Education and Training: Aviation Maintenance Technician schools and aircraft trade schools certification
Average Salary: $24.71 to $33.19 per hour
Job Outlook: Good

With airplanes fast developing in terms of function and machinery, it is the airplane mechanic’s job to ensure that all aircraft are in optimal operating condition before and after their flight. To do so, they have to perform several duties and preventive maintenance, most of which are required by the Federal Aviation Administration.

Close examination of aircraft engines. An airplane mechanic’s main is to examine, test, repair, and maintain aircraft engines. Inspection of particular parts of the aircraft such as landing gear, brakes, valves, instruments, and engines is part of the protocol. A schedule of inspections for both mechanics and technicians are supposed to be performed meticulously for aircraft, considering little details such as the number of hours that the aircraft has flown, the days of operation, and such. Whether it is for a commercial airline, military aircraft maintenance, or a private corporation, airline mechanics have the responsibility of checking and ensuring that required repairs are conducted before the flights.

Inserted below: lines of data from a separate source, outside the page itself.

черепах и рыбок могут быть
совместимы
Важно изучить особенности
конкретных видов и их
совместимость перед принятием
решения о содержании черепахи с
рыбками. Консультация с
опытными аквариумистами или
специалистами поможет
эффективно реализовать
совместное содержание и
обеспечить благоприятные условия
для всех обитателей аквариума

Otherwise, the airplane mechanic’s FAA license may be put on the line.

Perform tests on aircraft engines. In order to discover defects in airplane engines, the airplane mechanic is assigned to conduct a variety of performance tests and regular inspections before and after the flights have occurred. Troubleshooting certain electrical areas of the aircraft and repairing defective equipment and components of the plane is integral in ensuring that there will be minimal to no accidents in the airplane.

Analysis of the condition of accessory items for preflight checking and avionics systems. Function such as fuel and oil levels and radio communications should be checked and examined to ensure that they are at their optimal performance level. There are particular airplane mechanics who specialize in working on particular parts or specific types of an aircraft.

Education and Training Requirements

To become an airplane mechanic, one has to remember that training in formal higher education is important. While there is no course that is prescribed specifically for aircraft and airplane mechanics, it is necessary to enhance one’s skills through an Aviation Maintenance Technician school or an Aircraft Trade school. There are course offerings in Aircraft Technology that lasts for four years or the Aircraft Technician course which spans for half of that time period.

Aside from the training, having a background in related fields such as computer science, mechanical drawing, math, physics, and electronics would allow them to have advanced knowledge of the repairs and operation of aircraft.

After their education in an Aviation Maintenance Technician school, they can now get their Federal Aviation Administration (FAA).

Getting the Job

Aspiring airplane mechanics who are looking for an edge should first acquire experience on the job, because this has oftentimes proven to be more valuable than formal training. An Aviation Maintenance Technician license is also a requirement, as it is the validation of one’s experience around maintenance and repair of aircraft.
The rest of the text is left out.